A 2 liter container holds 2.2 mol of NH3 gas, which starts to decompose according to the following reaction.
At equilibrium there are .6 mol of H2.
Determine the concentrations of NH3, H2, and N2 at equilibrium.
2NH3-> 3H2+N2
^ all gas
.........2NH3 ==> N2 + 3H2
I.........2.2.....0......0
C.........-2x......x.....3x
E.......2.2-2x.....x......3x
The problem tells us that there is 0.6 mol H2 at equilibrium. So 3x = 0.6 mol which means x = 0.2 mol. (Note that I did NOT change H2. It still is 0.6 mol. For proof of that 3x = 3*0.2 = 0.6. I write this only because I helped a student last week with this and she thought I had changed H2 but I didn't.)
That gives you N2 (x) and NH3 = 2.2-2x.
Then divide mols each by 2 L to obtain concn of each.
To determine the concentrations of NH3, H2, and N2 at equilibrium, we can start by using the balanced chemical equation and the given information.
From the balanced equation, we can see that 2 mol of NH3 decomposes to produce 3 mol of H2 and 1 mol of N2. So, the ratio of the moles of NH3 to H2 is 2:3.
Given that initially there are 2.2 mol of NH3 and at equilibrium there are 0.6 mol of H2, we can calculate the moles of N2.
First, let's determine the moles of H2 produced from the decomposition of NH3:
2 mol NH3 → 3 mol H2
x mol NH3 → 0.6 mol H2
Using the ratio, we can set up a proportion:
2/3 = x/0.6
Cross-multiplying and solving for x, we get:
(2)(0.6) = (3)(x)
1.2 = 3x
x = 1.2/3
x = 0.4 mol
Therefore, 0.4 mol of NH3 decomposes, producing 0.6 mol of H2 and 0.4 mol of N2.
Now, let's determine the concentrations of NH3, H2, and N2.
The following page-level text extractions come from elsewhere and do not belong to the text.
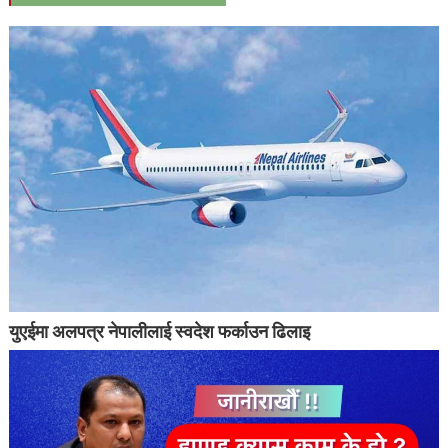
युएईमा अलपत्र नेपालीलाई स्वदेश फर्काउन ढिलाइ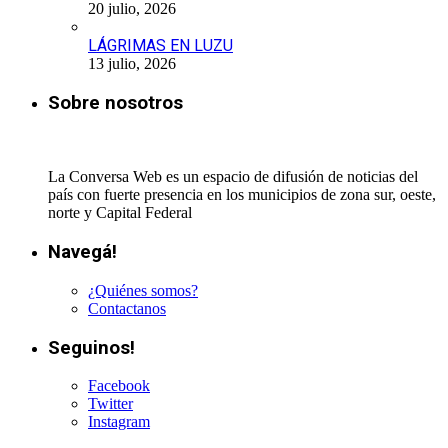
20 julio, 2026
LÁGRIMAS EN LUZU
13 julio, 2026
Sobre nosotros
La Conversa Web es un espacio de difusión de noticias del
país con fuerte presencia en los municipios de zona sur, oeste,
norte y Capital Federal
Navegá!
¿Quiénes somos?
Contactanos
Seguinos!
Facebook
Twitter
Instagram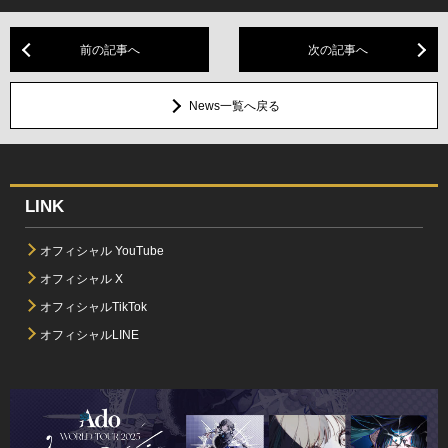
前の記事へ
次の記事へ
News一覧へ戻る
LINK
オフィシャル YouTube
オフィシャル X
オフィシャルTikTok
オフィシャルLINE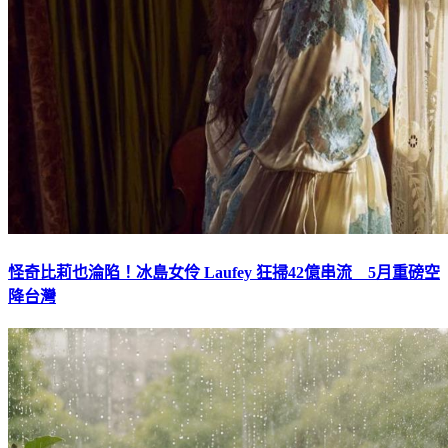
怪奇比莉也淪陷！冰島女伶 Laufey 狂掃42億串流 5月重磅空
降台灣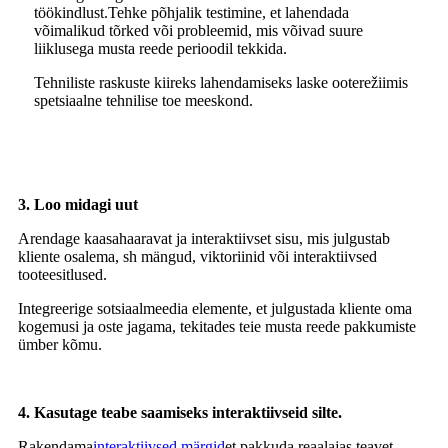
töökindlust.Tehke põhjalik testimine, et lahendada
võimalikud tõrked või probleemid, mis võivad suure
liiklusega musta reede perioodil tekkida.
Tehniliste raskuste kiireks lahendamiseks laske ooterežiimis
spetsiaalne tehnilise toe meeskond.
3. Loo midagi uut
Arendage kaasahaaravat ja interaktiivset sisu, mis julgustab
kliente osalema, sh mängud, viktoriinid või interaktiivsed
tooteesitlused.
Integreerige sotsiaalmeedia elemente, et julgustada kliente oma
kogemusi ja oste jagama, tekitades teie musta reede pakkumiste
ümber kõmu.
4. Kasutage teabe saamiseks interaktiivseid silte.
Rakendama
interaktiivsed märgid
et pakkuda reaalajas teavet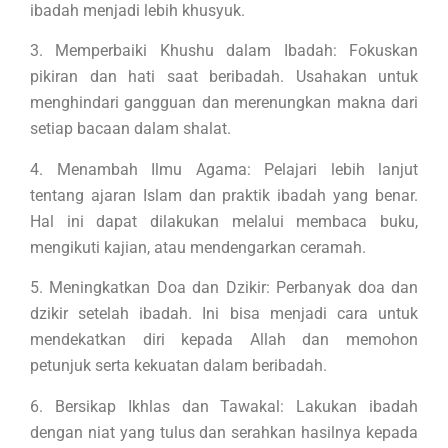
ibadah menjadi lebih khusyuk.
3. Memperbaiki Khushu dalam Ibadah: Fokuskan
pikiran dan hati saat beribadah. Usahakan untuk
menghindari gangguan dan merenungkan makna dari
setiap bacaan dalam shalat.
4. Menambah Ilmu Agama: Pelajari lebih lanjut
tentang ajaran Islam dan praktik ibadah yang benar.
Hal ini dapat dilakukan melalui membaca buku,
mengikuti kajian, atau mendengarkan ceramah.
5. Meningkatkan Doa dan Dzikir: Perbanyak doa dan
dzikir setelah ibadah. Ini bisa menjadi cara untuk
mendekatkan diri kepada Allah dan memohon
petunjuk serta kekuatan dalam beribadah.
6. Bersikap Ikhlas dan Tawakal: Lakukan ibadah
dengan niat yang tulus dan serahkan hasilnya kepada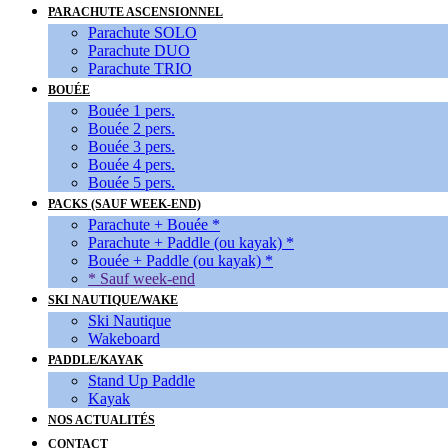
PARACHUTE ASCENSIONNEL
Parachute SOLO
Parachute DUO
Parachute TRIO
BOUÉE
Bouée 1 pers.
Bouée 2 pers.
Bouée 3 pers.
Bouée 4 pers.
Bouée 5 pers.
PACKS (SAUF WEEK-END)
Parachute + Bouée *
Parachute + Paddle (ou kayak) *
Bouée + Paddle (ou kayak) *
* Sauf week-end
SKI NAUTIQUE/WAKE
Ski Nautique
Wakeboard
PADDLE/KAYAK
Stand Up Paddle
Kayak
NOS ACTUALITÉS
CONTACT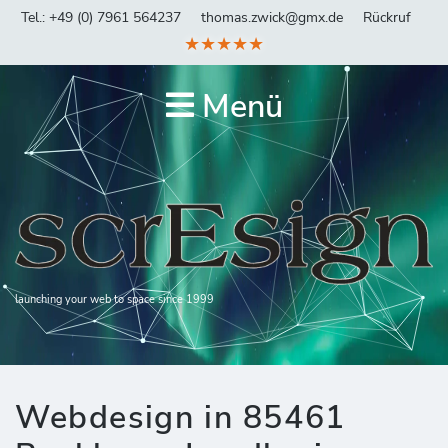
Tel.: +49 (0) 7961 564237
thomas.zwick@gmx.de
Rückruf
★★★★★
Menü
launching your web to space since 1999
Webdesign in 85461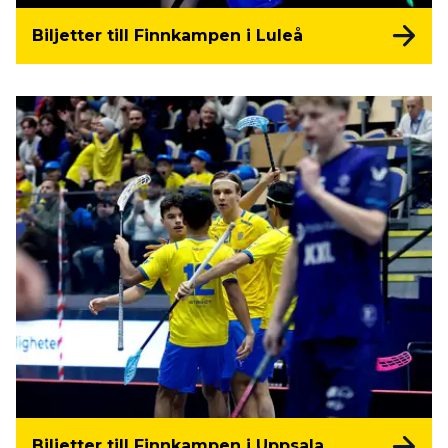
Biljetter till Finnkampen i Luleå
Biljetter till Finnkampen i Uppsala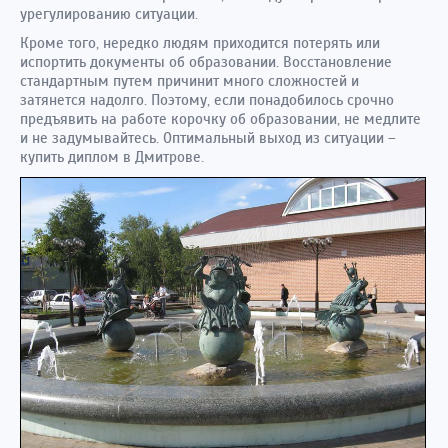
урегулированию ситуации.
Кроме того, нередко людям приходится потерять или
испортить документы об образовании. Восстановление
стандартным путем причинит много сложностей и
затянется надолго. Поэтому, если понадобилось срочно
предъявить на работе корочку об образовании, не медлите
и не задумывайтесь. Оптимальный выход из ситуации –
купить диплом в Дмитрове.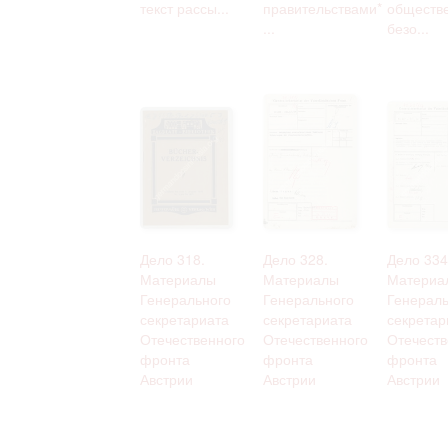
текст рассы...
правительствами*
обществ
...
безо...
Дело 318.
Дело 328.
Дело 334
Материалы
Материалы
Материа
Генерального
Генерального
Генераль
секретариата
секретариата
секретар
Отечественного
Отечественного
Отечеств
фронта
фронта
фронта
Австрии
Австрии
Австрии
To find the concentration, we divide the number of moles by the volume. Given that the container has a volume of 2 liters, we can calculate the concentrations.
Concentration of NH3 at equilibrium:
NH3: moles/volume = 2.2 mol/2 L = 1.1 M
Concentration of H2 at equilibrium:
H2: moles/volume = 0.6 mol/2 L = 0.3 M
Concentration of N2 at equilibrium:
N2: moles/volume = 0.4 mol/2 L = 0.2 M
So, at equilibrium, the concentrations of NH3, H2, and N2 are 1.1 M, 0.3 M, and 0.2 M, respectively.